Other research themes
We here introduce our other researches.
- Development of a deep learning-based method to identify “good” regions of a cryo-electron microscopy grid
- Developmeny of PyHoleFinder
Development of a deep learning-based method to identify “good” regions of a cryo-electron microscopy grid
A cryo-EM specimen is prepared by applying a protein solution to a metal grid. The metal grid is rapidly frozen to embed the protein molecules in vitreous ice. The thickness of the ice is a critical factor for high-resolution structure determination (Fig. 1). So far, expert researchers have manually selected “good” holes that have ice films with appropriate thicknesses, before acquiring hole images at high magnification. In this study, to reduce the burden and to improve the efficiency of acquiring high-magnification images, we developed a deep-learning-based method to identify “good” holes from low-magnification EM images. We constructed a classifier by combining two deep learning-based methods, namely, YOLOv3 and Xception, for detection and classification of holes, respectively (Fig. 2). We obtained the images of a soluble protein (β-galactosidase) sample and a membrane protein (cytochrome c oxidase) sample. The hole images of each sample were manually classified into good or bad holes according to the ice thickness to create a dataset. The dataset was divided into the training sub-dataset and the validation sub-dataset. The classifier was trained with the training sub-dataset and the performance was assessed on the test sub-dataset. As a result, the accuracy, the precision, and the recall for the soluble protein sample were 0.938, 0.956, and 0.952, respectively. Those for the membrane protein sample were 0.953, 0.951, and 0.986, respectively. High prediction performances were obtained for both the samples (Fig. 3a). When the classifier was trained with the dataset of the soluble protein sample and the prediction was performed on the dataset of the membrane protein sample, the prediction performance was significantly degraded, suggesting the dependency on the sample (Fig. 3b). Fig. 4 shows an example of the output of the classifier applied to a image of the soluble protein sample. In addition, we found that a training data set containing ~2100 hole images was sufficient to obtain good accuracy. This study was conducted in collaboration with Prof. Tani at Nagoya University (present affiliation: Tsukuba University).
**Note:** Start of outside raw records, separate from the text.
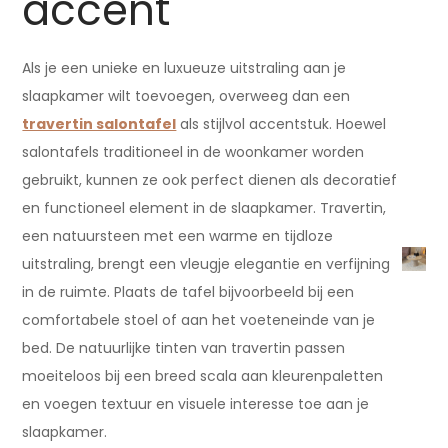
accent
Als je een unieke en luxueuze uitstraling aan je
slaapkamer wilt toevoegen, overweeg dan een
travertin salontafel
als stijlvol accentstuk. Hoewel
salontafels traditioneel in de woonkamer worden
gebruikt, kunnen ze ook perfect dienen als decoratief
en functioneel element in de slaapkamer. Travertin,
een natuursteen met een warme en tijdloze
uitstraling, brengt een vleugje elegantie en verfijning
in de ruimte. Plaats de tafel bijvoorbeeld bij een
comfortabele stoel of aan het voeteneinde van je
bed. De natuurlijke tinten van travertin passen
moeiteloos bij een breed scala aan kleurenpaletten
en voegen textuur en visuele interesse toe aan je
slaapkamer.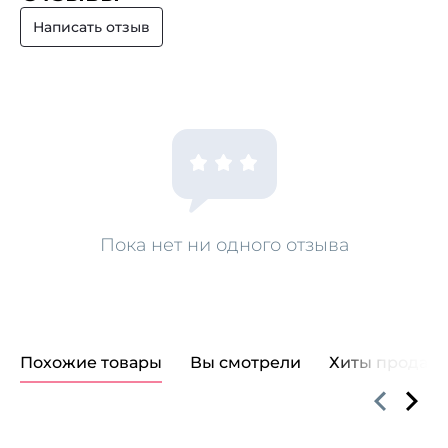
Написать отзыв
Пока нет ни одного отзыва
Похожие товары
Вы смотрели
Хиты продаж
Yokoyama et al., Biophys. Rev. 12, 349–354 (2020).
Fig. 1: (a) A 200-mesh grid with a diameter of 3 mm (top), an image of a square in the mesh (middle), and an enlarged view of the holes of the carbon film with a sample (bottom). (b) Schematic illustrations (top) and corresponding EM images (bottom) of holes with thick, good, and thin ice films. In each image, the 2-μm-diameter hole at the center of the view is enclosed in a red dashed circle.
Fig. 2: Outline of the developed system.
Fig. 3: ROC curves of the classifier that was trained with the soluble protein sample training set and then applied to (a) the test sub-dataset of the soluble protein sample and (b) the test sub-dataset of the membrane protein sample.
Fig. 4: An example of the output of the developed system applied to a image of the soluble protein sample.
Development of PyHoleFinder
We developed a program, PyHoleFinder, to find holes in holey carbon films on a cryo-electron microscope (cryo-EM) grid. This program can work with SerialEM. With this program, detected holes can be grouped into 3×3 or 5×5 groups, which enables to efficiently acquire high-magnification images of 9 or 25 holes without moving the cryo-EM stage (Fig. 4).
Fig. 4: Holes are detected and grouped into 3×3 groups with PyHoleFinder.